A. Review of clinical records for Swing-Bed Patients #1-5 revealed no activities calendar was present.
B. During interview with Swing-Bed Patient #3 on 06/13/48 at 1:25 PM she stated no one had asked her what activities she enjoyed participating in and that she enjoyed crocheting and coloring.
C. Review of Swing-Bed Patient #3's Activity plan showed the patient was observed watching TV (television), magazine use and visiting.
D. During observation on 06/13/18 at 1:25 PM of Swing-Bed Patient #3's room showed no posted activities calendar.
E. The above findings in A, B, C, and D were verified with the Director of Labor and Delivery on 06/14/18 at 10:00 AM.

No Description Available

Tag No.: A1548

Based on policy and procedure review and interview, it was determined the facility failed to have a dentist on staff or an agreement with a dentist to provide 24 hour emergency care for its Swing-Bed patients. Failure to ensure the availability of dental care to the Swing-Bed patients did not ensure the needs of the patient would be met. The failed practice affected all patients admitted to Swing Bed.

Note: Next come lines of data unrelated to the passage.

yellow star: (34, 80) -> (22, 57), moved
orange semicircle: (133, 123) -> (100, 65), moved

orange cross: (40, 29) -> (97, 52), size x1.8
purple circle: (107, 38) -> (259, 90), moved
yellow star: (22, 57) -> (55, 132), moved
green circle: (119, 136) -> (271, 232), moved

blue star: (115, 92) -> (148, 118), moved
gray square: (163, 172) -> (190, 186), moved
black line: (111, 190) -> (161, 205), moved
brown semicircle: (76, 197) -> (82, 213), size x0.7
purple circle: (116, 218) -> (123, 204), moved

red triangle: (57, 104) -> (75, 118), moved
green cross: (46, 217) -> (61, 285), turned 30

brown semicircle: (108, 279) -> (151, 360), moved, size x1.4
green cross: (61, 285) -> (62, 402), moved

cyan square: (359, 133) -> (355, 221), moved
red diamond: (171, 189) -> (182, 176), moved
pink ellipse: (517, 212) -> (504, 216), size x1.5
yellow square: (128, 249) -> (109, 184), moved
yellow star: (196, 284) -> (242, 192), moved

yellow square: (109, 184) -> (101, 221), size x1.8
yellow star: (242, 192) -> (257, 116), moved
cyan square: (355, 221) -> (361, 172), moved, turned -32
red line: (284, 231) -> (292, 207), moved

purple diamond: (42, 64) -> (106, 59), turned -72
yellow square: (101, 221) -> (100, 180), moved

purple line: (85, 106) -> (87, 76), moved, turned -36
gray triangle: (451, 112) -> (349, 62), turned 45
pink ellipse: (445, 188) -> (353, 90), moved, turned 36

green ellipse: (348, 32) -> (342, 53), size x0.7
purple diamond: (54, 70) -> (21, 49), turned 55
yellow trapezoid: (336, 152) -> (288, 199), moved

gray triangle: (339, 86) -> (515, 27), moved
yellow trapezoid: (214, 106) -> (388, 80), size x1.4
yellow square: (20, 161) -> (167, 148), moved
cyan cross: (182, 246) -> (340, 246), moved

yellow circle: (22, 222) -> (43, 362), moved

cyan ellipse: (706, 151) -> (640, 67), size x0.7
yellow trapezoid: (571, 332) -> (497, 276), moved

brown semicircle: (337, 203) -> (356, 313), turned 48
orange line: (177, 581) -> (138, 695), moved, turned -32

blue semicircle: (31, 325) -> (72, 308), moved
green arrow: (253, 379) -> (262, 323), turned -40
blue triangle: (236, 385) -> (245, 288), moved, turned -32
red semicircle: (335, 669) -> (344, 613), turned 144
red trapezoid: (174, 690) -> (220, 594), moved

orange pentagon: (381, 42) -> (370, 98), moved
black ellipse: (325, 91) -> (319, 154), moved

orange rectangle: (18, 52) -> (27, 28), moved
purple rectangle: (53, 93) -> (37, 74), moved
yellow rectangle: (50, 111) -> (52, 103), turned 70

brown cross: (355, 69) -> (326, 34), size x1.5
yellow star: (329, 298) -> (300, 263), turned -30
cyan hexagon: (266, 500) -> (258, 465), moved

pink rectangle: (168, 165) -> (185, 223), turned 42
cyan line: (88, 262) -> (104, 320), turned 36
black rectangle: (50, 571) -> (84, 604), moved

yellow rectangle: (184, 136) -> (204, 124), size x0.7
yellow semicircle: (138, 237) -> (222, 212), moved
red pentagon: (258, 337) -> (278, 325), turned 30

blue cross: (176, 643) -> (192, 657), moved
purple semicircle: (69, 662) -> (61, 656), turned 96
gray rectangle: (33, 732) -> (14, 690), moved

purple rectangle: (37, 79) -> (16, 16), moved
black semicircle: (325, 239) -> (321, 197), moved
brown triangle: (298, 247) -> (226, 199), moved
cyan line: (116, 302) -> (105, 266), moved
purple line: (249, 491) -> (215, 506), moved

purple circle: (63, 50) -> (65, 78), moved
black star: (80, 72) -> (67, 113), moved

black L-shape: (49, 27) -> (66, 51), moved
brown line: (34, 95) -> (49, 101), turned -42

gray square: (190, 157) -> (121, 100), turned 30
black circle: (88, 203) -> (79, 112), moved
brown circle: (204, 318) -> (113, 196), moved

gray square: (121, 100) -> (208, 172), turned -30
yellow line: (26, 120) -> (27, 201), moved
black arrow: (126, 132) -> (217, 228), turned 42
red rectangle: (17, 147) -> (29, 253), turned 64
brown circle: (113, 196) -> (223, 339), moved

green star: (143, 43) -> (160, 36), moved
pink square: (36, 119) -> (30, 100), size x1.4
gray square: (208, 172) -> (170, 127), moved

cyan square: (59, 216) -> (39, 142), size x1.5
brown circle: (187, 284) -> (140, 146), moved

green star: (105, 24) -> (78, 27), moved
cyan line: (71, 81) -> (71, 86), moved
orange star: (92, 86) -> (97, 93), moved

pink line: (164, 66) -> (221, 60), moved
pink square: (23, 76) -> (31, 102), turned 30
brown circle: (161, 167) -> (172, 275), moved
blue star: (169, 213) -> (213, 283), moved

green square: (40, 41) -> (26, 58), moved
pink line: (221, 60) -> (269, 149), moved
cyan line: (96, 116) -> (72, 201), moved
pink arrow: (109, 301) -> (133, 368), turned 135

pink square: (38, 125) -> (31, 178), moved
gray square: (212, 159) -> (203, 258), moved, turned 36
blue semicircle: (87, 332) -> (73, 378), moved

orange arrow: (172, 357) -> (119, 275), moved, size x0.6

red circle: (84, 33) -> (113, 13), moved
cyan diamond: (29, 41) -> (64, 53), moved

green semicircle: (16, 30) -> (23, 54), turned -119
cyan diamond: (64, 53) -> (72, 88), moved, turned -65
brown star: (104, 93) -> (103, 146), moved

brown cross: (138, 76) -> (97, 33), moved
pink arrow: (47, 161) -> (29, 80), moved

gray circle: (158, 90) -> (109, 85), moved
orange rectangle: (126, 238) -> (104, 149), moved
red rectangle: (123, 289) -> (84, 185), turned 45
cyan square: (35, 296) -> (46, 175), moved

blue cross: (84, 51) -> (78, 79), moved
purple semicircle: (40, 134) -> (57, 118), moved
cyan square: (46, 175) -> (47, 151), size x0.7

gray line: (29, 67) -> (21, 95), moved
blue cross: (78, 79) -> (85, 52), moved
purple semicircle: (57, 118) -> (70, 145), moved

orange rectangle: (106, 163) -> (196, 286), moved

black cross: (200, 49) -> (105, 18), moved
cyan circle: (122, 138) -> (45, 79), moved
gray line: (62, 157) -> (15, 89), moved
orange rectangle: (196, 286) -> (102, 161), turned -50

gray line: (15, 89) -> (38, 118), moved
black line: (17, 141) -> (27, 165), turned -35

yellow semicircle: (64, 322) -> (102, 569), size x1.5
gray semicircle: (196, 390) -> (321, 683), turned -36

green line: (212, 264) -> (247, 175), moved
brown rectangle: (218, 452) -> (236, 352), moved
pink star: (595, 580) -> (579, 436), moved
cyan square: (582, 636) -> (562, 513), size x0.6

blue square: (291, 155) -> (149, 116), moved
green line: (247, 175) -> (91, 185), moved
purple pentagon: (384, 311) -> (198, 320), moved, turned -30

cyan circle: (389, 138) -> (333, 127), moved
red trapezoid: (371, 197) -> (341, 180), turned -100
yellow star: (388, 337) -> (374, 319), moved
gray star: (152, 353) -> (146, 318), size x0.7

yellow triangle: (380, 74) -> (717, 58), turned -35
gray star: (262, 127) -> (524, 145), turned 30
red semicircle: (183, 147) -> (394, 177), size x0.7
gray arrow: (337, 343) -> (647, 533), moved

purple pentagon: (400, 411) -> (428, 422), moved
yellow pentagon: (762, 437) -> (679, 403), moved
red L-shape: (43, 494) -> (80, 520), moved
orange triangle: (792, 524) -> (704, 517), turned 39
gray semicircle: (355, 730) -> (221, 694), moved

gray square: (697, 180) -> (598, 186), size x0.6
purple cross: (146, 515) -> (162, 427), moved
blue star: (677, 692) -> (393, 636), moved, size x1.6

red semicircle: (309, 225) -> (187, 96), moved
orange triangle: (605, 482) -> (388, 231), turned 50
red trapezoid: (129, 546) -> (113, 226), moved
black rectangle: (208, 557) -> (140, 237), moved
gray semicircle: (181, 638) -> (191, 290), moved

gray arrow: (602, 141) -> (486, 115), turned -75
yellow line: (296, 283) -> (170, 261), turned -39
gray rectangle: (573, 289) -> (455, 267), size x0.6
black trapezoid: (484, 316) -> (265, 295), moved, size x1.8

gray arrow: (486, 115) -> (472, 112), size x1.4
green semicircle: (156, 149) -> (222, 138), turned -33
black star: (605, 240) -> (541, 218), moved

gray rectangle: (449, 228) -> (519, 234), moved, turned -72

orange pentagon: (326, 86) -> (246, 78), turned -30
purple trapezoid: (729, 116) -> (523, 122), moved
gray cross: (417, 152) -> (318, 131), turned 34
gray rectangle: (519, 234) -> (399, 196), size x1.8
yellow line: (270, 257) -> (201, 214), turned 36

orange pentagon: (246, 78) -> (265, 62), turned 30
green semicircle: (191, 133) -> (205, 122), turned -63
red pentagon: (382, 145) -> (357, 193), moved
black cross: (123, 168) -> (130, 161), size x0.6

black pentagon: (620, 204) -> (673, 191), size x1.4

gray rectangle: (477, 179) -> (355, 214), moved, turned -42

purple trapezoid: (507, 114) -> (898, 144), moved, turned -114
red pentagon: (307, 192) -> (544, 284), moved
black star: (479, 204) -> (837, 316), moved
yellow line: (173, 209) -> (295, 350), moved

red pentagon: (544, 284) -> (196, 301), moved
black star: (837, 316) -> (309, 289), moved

Findings follow:

A. Review of policy titled. "Dental Services," showed the facility would assist patients in obtaining routine and emergency dental care.
B. During interview with the Chief Nursing Officer on 06/15/18 at 9:40 AM, he stated the facility did not have a dentist on staff or an agreement with a dentist to provide dental care to the Swing-Bed patients.
C. The above findings in A and B were verified with the Chief Nursing Officer on 06/15/18 at 2:05 PM.